AGO X RBC Emerging Artists Exchange

ARTISTS-RESEARCHERS OF 2021

The AGO X RBC Emerging Artists Exchange is a new initiative providing three emerging artists with a paid six-week digital mentorship to pursue a research project. With the support of mentors from across the gallery, each artist furthers their work with the aim of presenting their findings to the various teams at the AGO.

Bianca Weeko Martin

Bianca Weeko Martin, Rattan Chair (from the White House project), 2020

Bianca Weeko Martin

“I want to use beautiful images and words to recenter the marginal, and make the arcane inclusive. I work with analog and digital media with equal enthusiasm, hoping to reveal the possibilities of technology in art and participatory space.”

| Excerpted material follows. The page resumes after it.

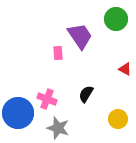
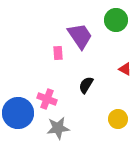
green circle: moved 1 px down
black semicircle: moved 9 px up
gray star: rotated 25 degrees counterclockwise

Bianca is interested in studying Canadian artwork in the AGO Collection, particularly paintings and drawings depicting interior spaces, to continue her research project of seeking counter-narratives of history and to contribute to an expanded understanding of Canadian history.

Bianca’s project The White House is a counter-narrative to a history told through monuments. It focuses on the personal, domestic scale of the home as an alternative to the obscure, public-facing architectural landscape of post-colonial Manila. The project began with the reconstruction of an ancestral house in Baliuag, Philippines, in the form of an interactive website and drawing series, piecing together archival family photographs, oral accounts and personal memories. The project’s second phase, being staged with the AGO X RBC Exchange Program, will extend the drawings, webpages and text through a study of images of interior domestic spaces in the AGO Collection.

Bianca Weeko Martin is an architectural researcher, published author and practitioner of the arts and the internet. Her federally funded thesis research focused on alternative narratives of architectural history and representation, with key interests of family, memory, domestic space and urban life. She was born in Jakarta and raised in Toronto.

 

 

Krystle Coughlin

Krystle Silverfox, Ets'edegél' (spear game), 2020

Krystle Silverfox

“I am inspired by the land and through my experiences as an Urban Indigenous woman living as an uninvited guest on unceded Coast Salish territories.”

Krystle will conduct research on contemporary and traditional Indigenous art and the J.S. McLean Centre for Indigenous & Canadian Art, learning more about museum practices involved in displaying and installation art.

Krystle Silverfox is a member of Selkirk First Nation (Wolf Clan), and an interdisciplinary visual artist. She currently lives and works on the unceded territory of the Qayqayt First Nation (New Westminster, BC). Silverfox holds both a B.F.A. in Visual Art (2015), and a B.A. in Gender, Race, Sexuality and Social Justice from the University of British Columbia (2013); also an M.F.A. in Interdisciplinary Studies from Simon Fraser University (2019). Her artistic practice explores different materials, methodologies and symbols to create conceptual works. Krystle Silverfox is inspired by Indigenous feminism, trans-nationalism, decolonialism, activism and lived experience.

 

 

Alessandra Pozzuoli

Alessandra Pozzuoli, Nonni as a young woman, 2019. Cyanotype on paper, 9" x 12"

Alessandra Pozzuoli

“Inspired by the material languages of generations of Italian immigrant women, my practice views cleaning as both a foundational act of labour and a way of communicating care, protection and ownership, with both destructive and restorative potential.”

Alessandra’s proposed project will explore past and current cleaning practices at the AGO. How are objects and artworks “cleaned”? How are they touched and not touched, and by whom? Does putting objects inside display cases sterilize them? How are galleries cared for as public spaces?  Where is dust, dirt and debris allowed to live? Interviews will be conducted with staff in Conservation, Collections, Visitor Experience, and with Gallery Monitors and Custodians about the role of cleaning, touch, their bodies, and object maintenance in their work. Research will also be done on artwork restoration practices, building maintenance, exhibition design and accessibility.

Alessandra Pozzuoli is an emerging interdisciplinary artist. Using painting, textiles and printmaking, her work explores how sacred meaning is constructed and maintained through gesture, objects and the sharing of stories. Her practice highlights women’s labour and the role of women as caretakers and keepers of cultural knowledge in the context of devotion, family and death.